A eliminação de dados de saúde contidos no prontuário médico está sujeita ao prazo mínimo de guarda obrigatória previsto nas normas do CFM (seção 9).
07 Cookies e tecnologias similares
Nosso site pode utilizar cookies básicos de análise de navegação. Você pode gerenciá-los pelas configurações do seu navegador. Nenhum dado de saúde é coletado via cookies.

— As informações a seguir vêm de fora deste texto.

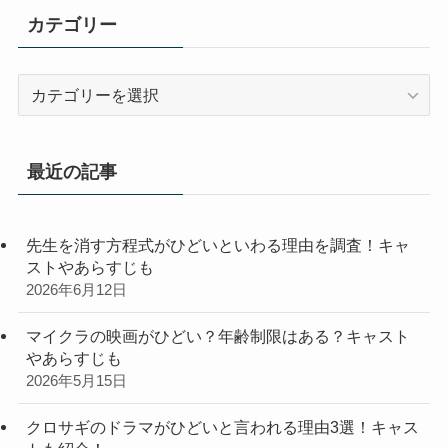
カテゴリー
カ
テ
ゴ
リ
最近の記事
ー
先生を消す方程式がひどいといわる理由を調査！キャ
ストやあらすじも
2026年6月12日
マイクラの映画がひどい？年齢制限はある？キャスト
やあらすじも
2026年5月15日
クロサギのドラマがひどいと言われる理由3選！キャス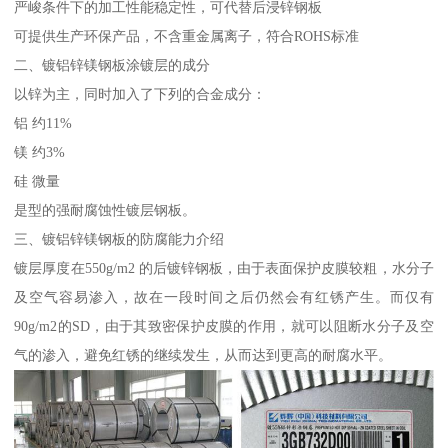
严峻条件下的加工性能稳定性，可代替后浸锌钢板
可提供生产环保产品，不含重金属离子，符合ROHS标准
二、镀铝锌镁钢板涂镀层的成分
以锌为主，同时加入了下列的合金成分：
铝 约11%
镁 约3%
硅 微量
是型的强耐腐蚀性镀层钢板。
三、镀铝锌镁钢板的防腐能力介绍
镀层厚度在550g/m2 的后镀锌钢板，由于表面保护皮膜较粗，水分子
及空气容易渗入，故在一段时间之后仍然会有红锈产生。而仅有
90g/m2的SD，由于其致密保护皮膜的作用，就可以阻断水分子及空
气的渗入，避免红锈的继续发生，从而达到更高的耐腐水平。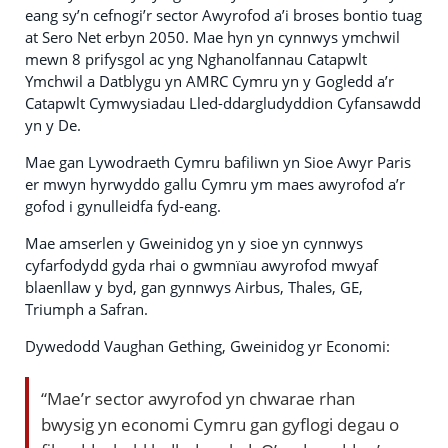
eang sy’n cefnogi’r sector Awyrofod a’i broses bontio tuag
at Sero Net erbyn 2050. Mae hyn yn cynnwys ymchwil
mewn 8 prifysgol ac yng Nghanolfannau Catapwlt
Ymchwil a Datblygu yn AMRC Cymru yn y Gogledd a’r
Catapwlt Cymwysiadau Lled-ddargludyddion Cyfansawdd
yn y De.
Mae gan Lywodraeth Cymru bafiliwn yn Sioe Awyr Paris
er mwyn hyrwyddo gallu Cymru ym maes awyrofod a’r
gofod i gynulleidfa fyd-eang.
Mae amserlen y Gweinidog yn y sioe yn cynnwys
cyfarfodydd gyda rhai o gwmnïau awyrofod mwyaf
blaenllaw y byd, gan gynnwys Airbus, Thales, GE,
Triumph a Safran.
Dywedodd Vaughan Gething, Gweinidog yr Economi:
“Mae’r sector awyrofod yn chwarae rhan
bwysig yn economi Cymru gan gyflogi degau o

08 Dados de menores — pacientes pediátricos
Para atendimento de pacientes menores de 18 anos, a Sacramento Queiroz Serviços Médicos observa as seguintes diretrizes:
- O consentimento para o atendimento médico e para a coleta de dados de saúde é prestado pelos pais ou responsáveis legais, conforme exigência do art. 14 da LGPD e do Estatuto da Criança e do Adolescente (ECA);
- Adolescentes entre 12 e 18 anos têm garantida a confidencialidade de informações relacionadas a certos temas sensíveis (saúde reprodutiva, uso de substâncias, saúde mental), conforme orientações do CFM e do ECA, mesmo sem ciência dos responsáveis;
- O prontuário do paciente menor é de acesso dos pais ou responsáveis legais até a maioridade civil, salvo situações previstas em lei.

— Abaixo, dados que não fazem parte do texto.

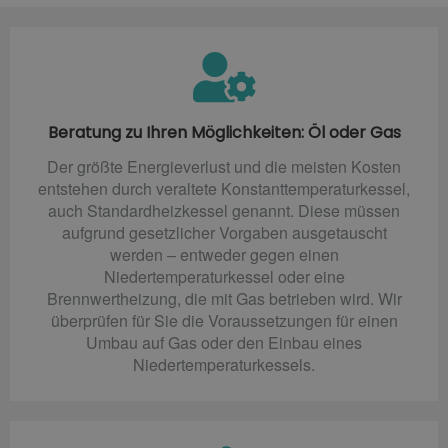
Beratung zu Ihren Möglichkeiten: Öl oder Gas
Der größte Energieverlust und die meisten Kosten
entstehen durch veraltete Konstanttemperaturkessel,
auch Standardheizkessel genannt. Diese müssen
aufgrund gesetzlicher Vorgaben ausgetauscht
werden – entweder gegen einen
Niedertemperaturkessel oder eine
Brennwertheizung, die mit Gas betrieben wird. Wir
überprüfen für Sie die Voraussetzungen für einen
Umbau auf Gas oder den Einbau eines
Niedertemperaturkessels.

09 Retenção de dados — prazo do prontuário médico
Os prazos de retenção observam as normas do CFM e a legislação aplicável:
- Prontuário médico eletrônico — mínimo de 20 (vinte) anos a partir do último atendimento, conforme CFM Res. n.º 1.821/2007;
- Prontuário de paciente falecido — mínimo de 20 anos a partir da data do óbito;
- Prontuário pediátrico — mínimo de 20 anos a partir do último atendimento ou até o paciente completar 25 anos, o que for maior;
- Laudos de exames complementares — incorporados ao prontuário com o mesmo prazo de 20 anos;
- Registros de urgência e pronto-atendimento — integram o prontuário com o mesmo prazo;
- NFS-e e dados de faturamento — mínimo de 5 (cinco) anos, conforme legislação tributária;
- Autorizações de planos de saúde e guias de atendimento — mínimo de 5 (cinco) anos ou pelo prazo exigido pela operadora;
- Dados de comunicação e agendamento — até 2 (dois) anos após o último atendimento.
10 Alterações nesta política
A Sacramento Queiroz Serviços Médicos LTDA pode atualizar esta Política de Privacidade periodicamente, especialmente para refletir alterações nas resoluções do CFM ou na legislação aplicável à área da saúde. A data de última atualização é sempre exibida no topo. O uso continuado dos serviços implica aceitação dos novos termos.
11 Canal de atendimento — DPO
Para exercer seus direitos, solicitar cópia do prontuário ou registrar reclamações sobre o tratamento de seus dados pessoais e dados de saúde:
Canal de Atendimento ao Titular
Sacramento Queiroz Serviços Médicos LTDA
CNPJ: 48.311.772/0001-70
R. Bento Barroso Pereira, 121 — Jardim São Francisco de Assis
São Paulo — SP · CEP 05815-085
Horário: Segunda a Sexta, 08h às 18h | Sábado, 08h às 12h
Você também pode registrar reclamação à Autoridade Nacional de Proteção de Dados (ANPD) pelo portal gov.br/anpd, ao Conselho Regional de Medicina do Estado de São Paulo (CREMESP) pelo portal cremesp.org.br, ou à Ouvidoria da Saúde pelo 156 (Prefeitura de São Paulo).